Source records
____

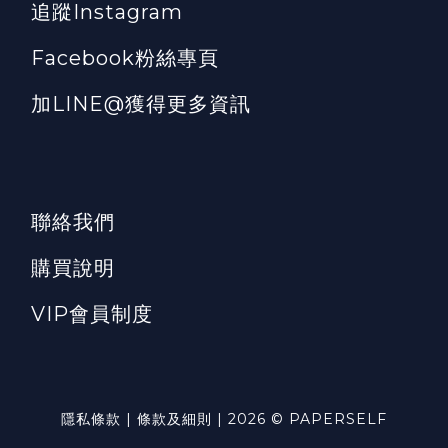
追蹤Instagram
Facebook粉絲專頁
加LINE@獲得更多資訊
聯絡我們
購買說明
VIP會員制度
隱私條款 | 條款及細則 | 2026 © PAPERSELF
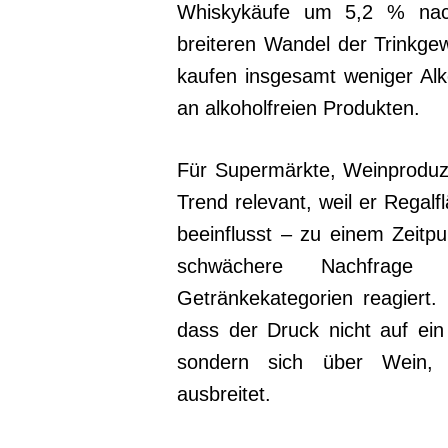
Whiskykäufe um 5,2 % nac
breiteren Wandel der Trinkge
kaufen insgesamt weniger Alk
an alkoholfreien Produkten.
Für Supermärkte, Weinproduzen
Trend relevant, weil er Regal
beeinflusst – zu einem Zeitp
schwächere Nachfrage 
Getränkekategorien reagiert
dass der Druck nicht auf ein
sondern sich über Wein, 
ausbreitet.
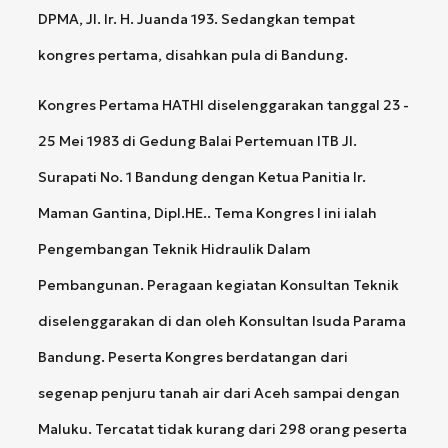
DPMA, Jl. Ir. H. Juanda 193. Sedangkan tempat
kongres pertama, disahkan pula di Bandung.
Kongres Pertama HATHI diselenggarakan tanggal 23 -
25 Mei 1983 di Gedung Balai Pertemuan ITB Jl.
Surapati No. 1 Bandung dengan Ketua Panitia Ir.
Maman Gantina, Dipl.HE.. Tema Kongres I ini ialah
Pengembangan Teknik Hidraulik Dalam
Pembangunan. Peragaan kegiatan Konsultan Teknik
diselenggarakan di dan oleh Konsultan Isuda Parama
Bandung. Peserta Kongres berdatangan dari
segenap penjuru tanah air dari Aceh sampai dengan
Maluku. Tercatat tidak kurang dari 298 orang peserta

____

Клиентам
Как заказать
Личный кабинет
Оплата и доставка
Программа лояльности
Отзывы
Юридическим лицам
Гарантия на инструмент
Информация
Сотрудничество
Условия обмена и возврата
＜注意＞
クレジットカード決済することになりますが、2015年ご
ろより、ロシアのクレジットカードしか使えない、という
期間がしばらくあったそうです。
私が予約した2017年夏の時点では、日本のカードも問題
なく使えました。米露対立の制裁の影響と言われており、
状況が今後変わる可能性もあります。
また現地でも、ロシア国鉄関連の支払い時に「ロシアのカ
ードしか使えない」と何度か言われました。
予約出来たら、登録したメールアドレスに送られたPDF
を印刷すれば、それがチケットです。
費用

____

Exercise :: What lines in the records contain the word "dari"? Return each one.

Result for this exercise ::
Bandung. Peserta Kongres berdatangan dari
segenap penjuru tanah air dari Aceh sampai dengan
Maluku. Tercatat tidak kurang dari 298 orang peserta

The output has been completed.